Saved entries ::
=== Begin Enclosure ===

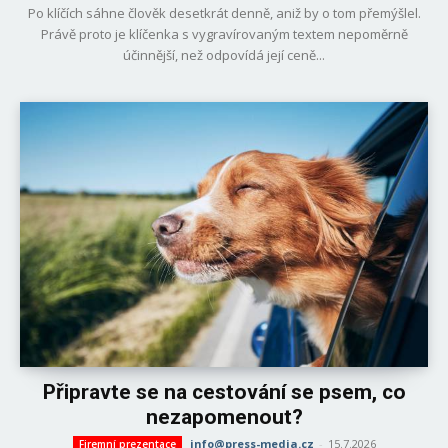
Po klíčích sáhne člověk desetkrát denně, aniž by o tom přemýšlel.
Právě proto je klíčenka s vygravírovaným textem nepoměrně
účinnější, než odpovídá její ceně...
Připravte se na cestování se psem, co
nezapomenout?
info@press-media.cz
-
15.7.2026
Firemní prezentace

=== End Enclosure ===

Work item ::
Restate every line above exactly, omitting images.

Completed task ::
Po klíčích sáhne člověk desetkrát denně, aniž by o tom přemýšlel.
Právě proto je klíčenka s vygravírovaným textem nepoměrně
účinnější, než odpovídá její ceně...
Připravte se na cestování se psem, co
nezapomenout?
info@press-media.cz
-
15.7.2026
Firemní prezentace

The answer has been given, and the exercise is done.